Me encantaba irlo a buscar las tardes que podía. Regresábamos a casa cogidos de la mano. Era un trayecto corto, de no más de diez o quince minutos, dependiendo de las ganas o de la pereza que nos diera caminar. Yo le preguntaba cómo le había ido el día, mencionando algo que me hubieran explicado las profesoras antes de salir. Él no contestaba nunca, pero a menudo sonreía sin mirarme. Le gustaba recorrer con la mano la pared de piedra que separaba la estrechísima acera por donde caminábamos del inmenso colegio que había al otro lado. Con los dedos, buscaba los pequeños agujeros que alguien había cubierto con trozos de ladrillo rojo. Los tocaba como si los contara, como si los memorizara para comprobar si al día siguiente continuaban allí. A lo largo de esa parte del trayecto no nos dábamos la mano, porque la que teóricamente le quedaba libre, estaba ocupada por el pequeño pez de plástico que desde hacía meses lo acompañaba a todas partes. Un pez azul y verde pensado para jugar en la bañera, pero que Josep había convertido en su amigo inseparable. Un reconocimiento que no tuvo nunca el elefante de peluche que compartía la cuna con él.

De camino a casa pasábamos siempre al lado de unos parterres de césped reseco. A Josep le gustaba meterse dentro, saltando por encima de la cadena que teóricamente impedía la entrada. Yo le decía que tuviera cuidado de no pisar ninguna caca de perro. Se suponía que tampoco ellos podían acceder al parterre, pero las pruebas visibles en forma de heces demostraban claramente que sí lo hacían. Cuando Josep encontraba una, disfrutaba simulando que la iba a pisar. Entonces me miraba de reojo, muerto de risa, esperando que yo le dijera: «¡Noooooo!», exagerando mucho la dramatización. Si la escena se desarrollaba exactamente de ese modo, la satisfacción que desprendía él era inmensa y yo era feliz porque compartíamos una broma, un juego que él había inventado.
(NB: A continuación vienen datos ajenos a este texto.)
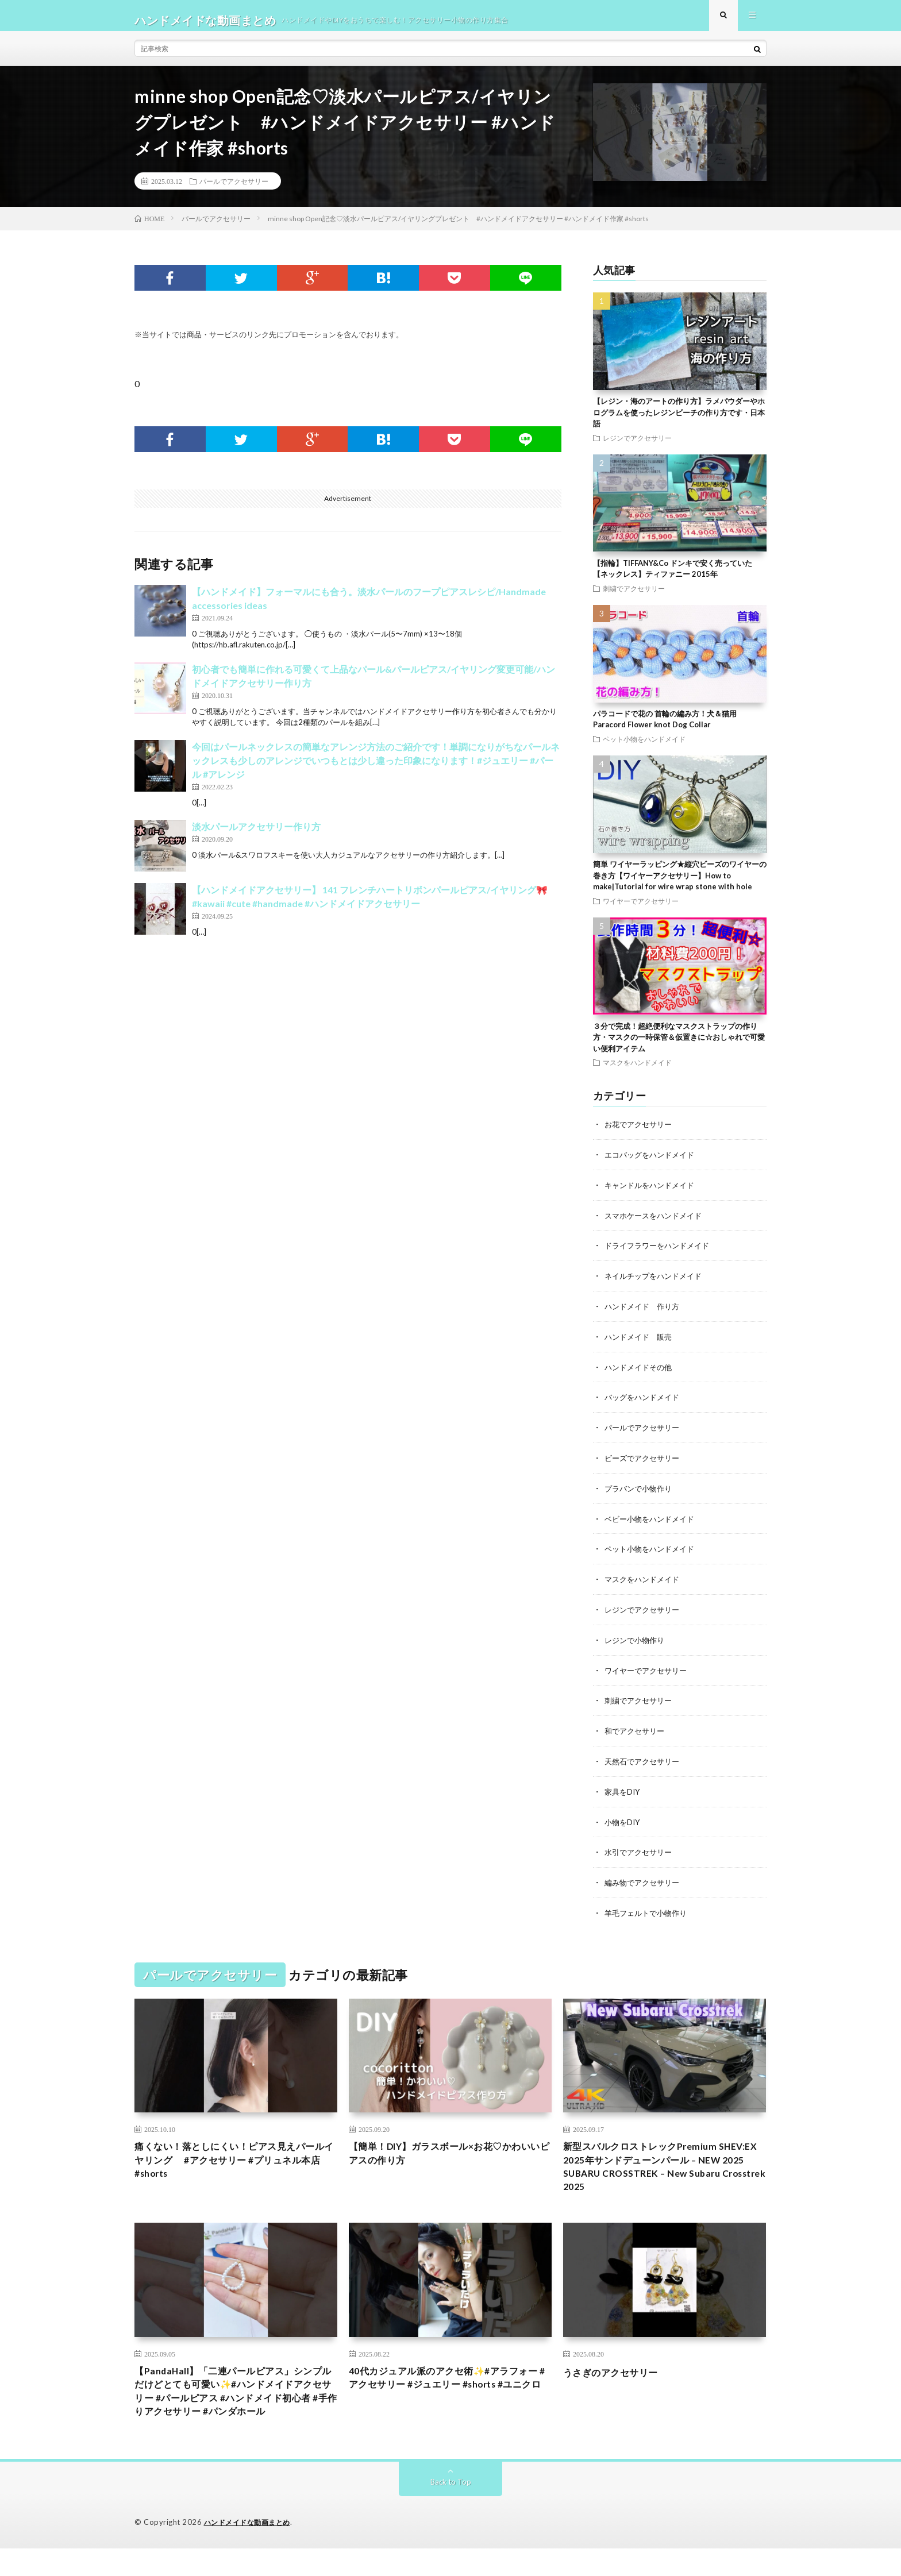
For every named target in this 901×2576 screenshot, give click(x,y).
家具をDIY (623, 1790)
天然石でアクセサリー (644, 1760)
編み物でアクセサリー (644, 1880)
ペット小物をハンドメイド (644, 748)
Me gustaba, aunque fuera algo escatológico.

El final de los parterres coincidía con el paso sobre un puente de piedra que sorteaba un barranco húmedo y oscuro, como de otra época, como de otro lugar muy alejado de la ciudad de Barcelona. Una barandilla de hierro evitaba que pudiésemos caer. Josep hacía volar el pez que llevaba en la mano por encima de la barandilla; lo movía como si lo hiciese nadar por un océano imaginario; agarrándolo fuerte, consciente de que, si se le escabullía de las manos en ese preciso instante, su objeto preferido desaparecería para siempre entre las malas hierbas del fondo del barranco.

Todavía no sé cómo pasó, pero aquel día el pececito se precipitó al vacío justo en el momento en que atravesábamos el puente. Josep emitió un grito sordo, surgido de lo más profundo de su alma, que acompañó de un:

—¡Oh, no!

Su cara hablaba por sí sola. Respiraba rápido, desacompasadamente, dominado por un pequeño ataque de pánico. Me miraba desolado, esforzándose en señalar hacia abajo y al mismo tiempo encontrar la palabra adecuada para explicarme lo que acababa de suceder.

—¡Pez, pez!—repetía.

Se puso a llorar. Yo tiraba de él con fuerza para impedir que se asomara al barranco a recuperar su tesoro. Por fortuna, todavía podía contenerlo físicamente. Algún día él sería mucho más fuerte que yo, pero ese momento todavía no había llegado. El barranco era inaccesible desde la calle. Una escalinata de piedra, rota y cubierta de musgo, descendía a las profundidades donde había caído el pececito. Pero solamente se podía acceder a él desde el interior de una finca que parecía deshabitada, dominada por un enorme cedro centenario que dejaba entrever, detrás de él, un palacete amarillento de estilo neoclásico.

La situación era crítica. Josep estaba cada vez más nervioso y yo no estaba segura de poder reconducir la situación. Era absolutamente necesario conseguir llegar a casa, y después ya se me ocurriría algo. Cuando Josep tiene una crisis no es posible razonar con él ni explicarle nada. Se cierra en banda y sostiene una lucha feroz en su interior, intentando vencer a su otro yo, el que es inflexible, intransigente, obsesivo y maniático. No es posible ayudarlo porque no puedes acceder al mundo donde habita ese ser. Solo puedes aspirar a que Josep encuentre la manera de derrotarlo para calmarse. Sin tocarlo, sin invadirlo, pero estando a su lado; haciéndole notar tu presencia; esperando pacientemente el momento en que te permita acercarte y puedas consolarlo.

En aquella época no podía anticipar cuándo acabaría la crisis. El control que Josep tenía sobre su otro yo era prácticamente nulo. Ahora que Josep ha crecido, sabes que está consiguiendo dominarlo cuando se dice a sí mismo: «Ya está, ya está…», y empieza a buscar tu calor. Ese día todavía estaba muy lejos de poder vencer a la bestia.

Una señora mayor, vecina del barrio, se detuvo al vernos desesperados.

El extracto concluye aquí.